● **Exercise instructions**: Below are some entries. Count how many of their lines include "dụng", then give that number only.

Collected data
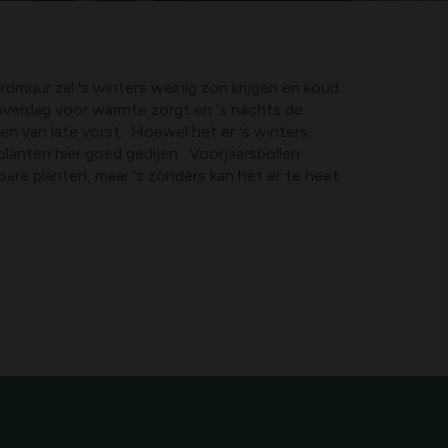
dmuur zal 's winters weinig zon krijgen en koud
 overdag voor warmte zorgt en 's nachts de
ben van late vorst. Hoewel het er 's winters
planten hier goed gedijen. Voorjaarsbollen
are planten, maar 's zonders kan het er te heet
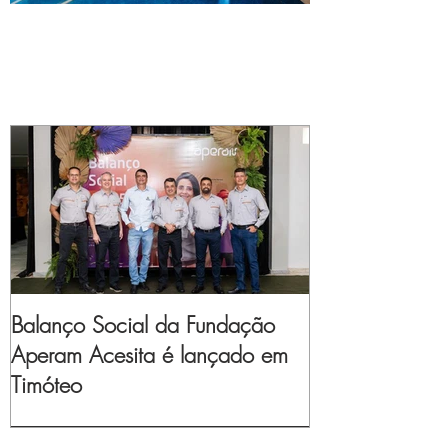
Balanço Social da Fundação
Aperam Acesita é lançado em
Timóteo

...

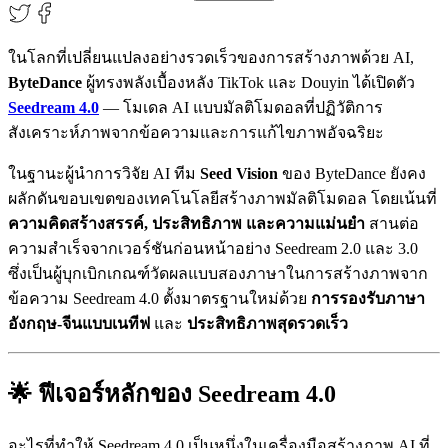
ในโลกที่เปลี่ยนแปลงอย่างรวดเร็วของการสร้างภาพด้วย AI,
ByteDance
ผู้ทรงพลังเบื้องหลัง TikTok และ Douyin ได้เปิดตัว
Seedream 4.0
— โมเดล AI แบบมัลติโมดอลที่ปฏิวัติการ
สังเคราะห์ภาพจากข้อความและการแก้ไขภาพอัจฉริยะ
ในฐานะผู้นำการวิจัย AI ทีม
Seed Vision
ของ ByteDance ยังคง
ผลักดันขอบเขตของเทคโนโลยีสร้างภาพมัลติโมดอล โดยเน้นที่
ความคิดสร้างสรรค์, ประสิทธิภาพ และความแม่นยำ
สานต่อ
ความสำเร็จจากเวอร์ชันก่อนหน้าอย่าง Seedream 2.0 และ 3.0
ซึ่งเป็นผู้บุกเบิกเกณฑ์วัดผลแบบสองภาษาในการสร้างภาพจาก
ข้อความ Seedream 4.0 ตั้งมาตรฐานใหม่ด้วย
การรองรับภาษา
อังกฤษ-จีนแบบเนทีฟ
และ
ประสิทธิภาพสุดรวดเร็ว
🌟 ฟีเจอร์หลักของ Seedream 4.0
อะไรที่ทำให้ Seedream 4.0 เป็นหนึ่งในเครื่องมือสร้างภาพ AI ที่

* * *

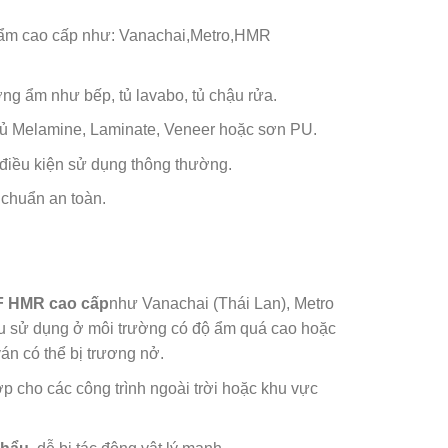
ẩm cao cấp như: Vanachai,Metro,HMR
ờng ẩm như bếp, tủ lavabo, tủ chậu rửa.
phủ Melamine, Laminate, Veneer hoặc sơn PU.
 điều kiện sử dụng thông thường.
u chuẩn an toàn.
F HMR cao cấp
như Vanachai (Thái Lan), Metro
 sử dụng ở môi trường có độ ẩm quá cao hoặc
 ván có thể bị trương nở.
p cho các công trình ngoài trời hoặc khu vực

● **Task output**: 2